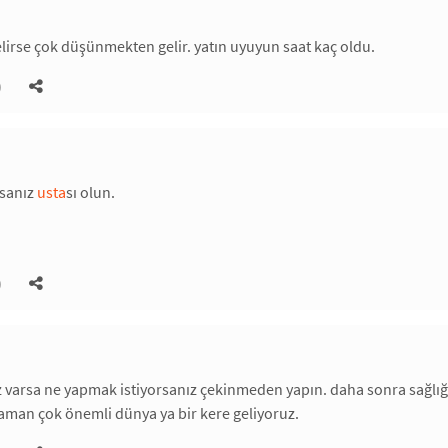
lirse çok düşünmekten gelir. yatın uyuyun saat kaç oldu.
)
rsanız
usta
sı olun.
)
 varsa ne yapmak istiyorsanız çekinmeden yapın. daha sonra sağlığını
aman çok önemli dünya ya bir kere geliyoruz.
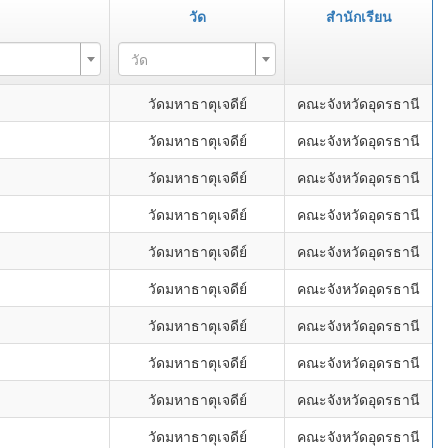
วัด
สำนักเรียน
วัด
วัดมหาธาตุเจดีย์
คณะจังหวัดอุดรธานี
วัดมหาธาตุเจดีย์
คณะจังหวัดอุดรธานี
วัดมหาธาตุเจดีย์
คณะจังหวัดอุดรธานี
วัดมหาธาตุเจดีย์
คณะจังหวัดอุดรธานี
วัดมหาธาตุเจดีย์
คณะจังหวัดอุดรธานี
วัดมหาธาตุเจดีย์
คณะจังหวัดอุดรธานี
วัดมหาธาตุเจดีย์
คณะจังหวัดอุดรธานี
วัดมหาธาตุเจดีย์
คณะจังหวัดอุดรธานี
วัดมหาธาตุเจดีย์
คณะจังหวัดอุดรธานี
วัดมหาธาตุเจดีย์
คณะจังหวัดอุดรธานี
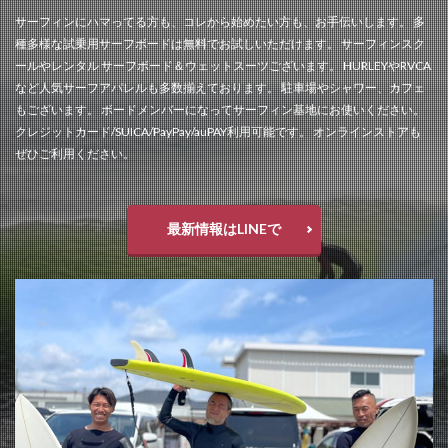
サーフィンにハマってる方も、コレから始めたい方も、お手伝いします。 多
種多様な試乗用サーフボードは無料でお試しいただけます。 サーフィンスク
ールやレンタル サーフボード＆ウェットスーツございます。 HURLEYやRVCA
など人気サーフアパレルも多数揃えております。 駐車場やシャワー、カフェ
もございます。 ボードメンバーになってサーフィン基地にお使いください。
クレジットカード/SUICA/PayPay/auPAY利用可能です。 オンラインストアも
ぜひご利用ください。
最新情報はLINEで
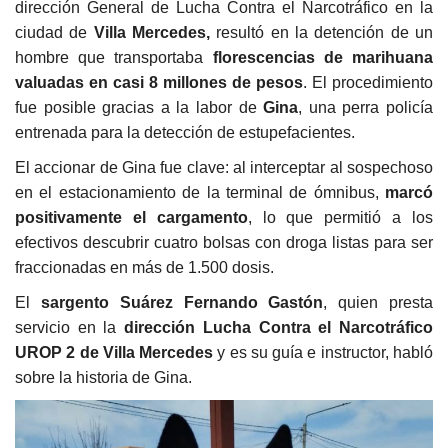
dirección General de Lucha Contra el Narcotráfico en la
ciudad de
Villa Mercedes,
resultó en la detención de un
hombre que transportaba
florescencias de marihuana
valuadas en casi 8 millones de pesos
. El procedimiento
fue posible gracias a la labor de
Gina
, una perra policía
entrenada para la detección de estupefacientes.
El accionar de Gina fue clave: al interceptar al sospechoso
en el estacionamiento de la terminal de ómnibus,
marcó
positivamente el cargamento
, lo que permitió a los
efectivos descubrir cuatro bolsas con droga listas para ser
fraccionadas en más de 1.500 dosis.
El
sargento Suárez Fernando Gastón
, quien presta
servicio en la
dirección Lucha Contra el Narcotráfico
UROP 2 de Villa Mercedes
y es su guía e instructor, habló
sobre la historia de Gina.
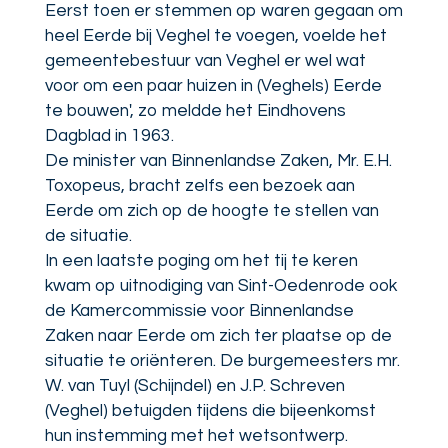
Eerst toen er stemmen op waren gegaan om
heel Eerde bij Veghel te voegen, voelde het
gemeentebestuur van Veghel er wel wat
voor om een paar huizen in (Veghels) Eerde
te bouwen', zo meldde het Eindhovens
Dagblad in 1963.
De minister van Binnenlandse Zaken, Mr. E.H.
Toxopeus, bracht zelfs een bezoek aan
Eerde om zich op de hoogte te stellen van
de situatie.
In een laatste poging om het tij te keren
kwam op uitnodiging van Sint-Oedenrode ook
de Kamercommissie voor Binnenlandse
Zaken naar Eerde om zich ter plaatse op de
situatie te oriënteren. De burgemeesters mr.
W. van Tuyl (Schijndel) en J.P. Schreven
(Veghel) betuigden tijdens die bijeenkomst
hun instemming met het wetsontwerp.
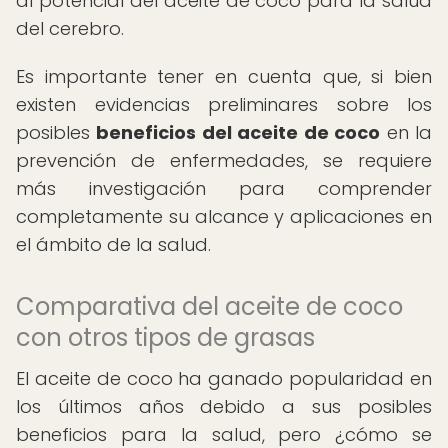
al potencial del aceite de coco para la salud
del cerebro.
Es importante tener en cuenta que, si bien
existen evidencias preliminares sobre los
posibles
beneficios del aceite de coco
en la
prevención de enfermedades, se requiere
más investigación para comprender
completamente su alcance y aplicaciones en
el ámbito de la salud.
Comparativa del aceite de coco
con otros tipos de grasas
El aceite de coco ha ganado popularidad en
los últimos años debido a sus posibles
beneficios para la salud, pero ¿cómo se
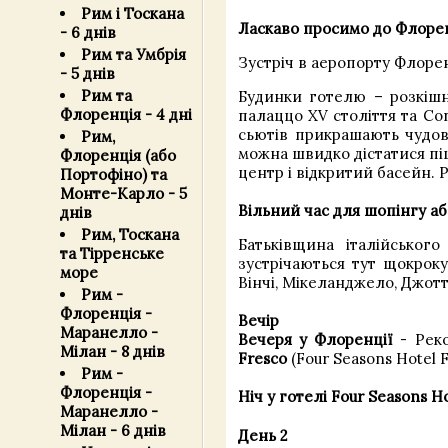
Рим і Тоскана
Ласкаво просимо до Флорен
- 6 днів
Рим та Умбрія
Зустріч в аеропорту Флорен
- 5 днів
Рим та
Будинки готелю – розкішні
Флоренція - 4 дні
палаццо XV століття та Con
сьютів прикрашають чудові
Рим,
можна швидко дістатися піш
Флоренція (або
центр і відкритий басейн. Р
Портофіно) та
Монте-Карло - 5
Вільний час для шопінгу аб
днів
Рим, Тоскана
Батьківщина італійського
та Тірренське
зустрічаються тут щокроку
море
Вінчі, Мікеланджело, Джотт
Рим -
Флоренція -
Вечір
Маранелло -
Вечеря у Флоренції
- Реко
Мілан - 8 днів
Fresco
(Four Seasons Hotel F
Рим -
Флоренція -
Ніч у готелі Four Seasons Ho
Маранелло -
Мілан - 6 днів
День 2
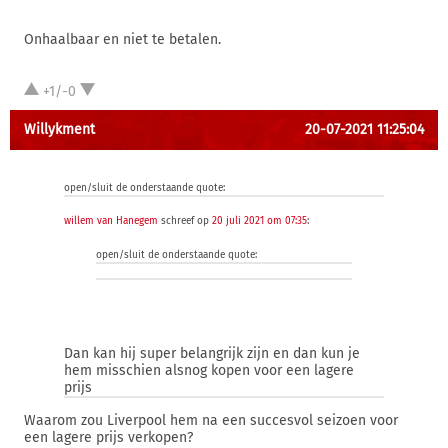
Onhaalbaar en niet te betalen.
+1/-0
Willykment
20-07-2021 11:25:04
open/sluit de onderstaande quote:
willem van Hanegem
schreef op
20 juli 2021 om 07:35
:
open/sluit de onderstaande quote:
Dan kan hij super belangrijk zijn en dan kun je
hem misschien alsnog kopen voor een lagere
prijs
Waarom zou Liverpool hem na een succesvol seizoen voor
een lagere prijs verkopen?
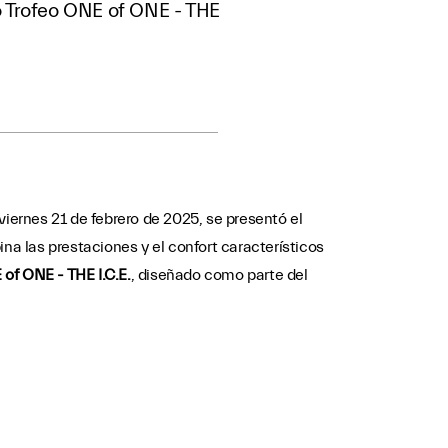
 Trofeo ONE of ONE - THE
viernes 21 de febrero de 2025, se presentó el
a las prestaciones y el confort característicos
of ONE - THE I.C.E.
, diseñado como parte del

◇ ◇ ◇

* **Work required**
Your answer should be one number: how many lines above include the word "Lucha".

* **Solution**
2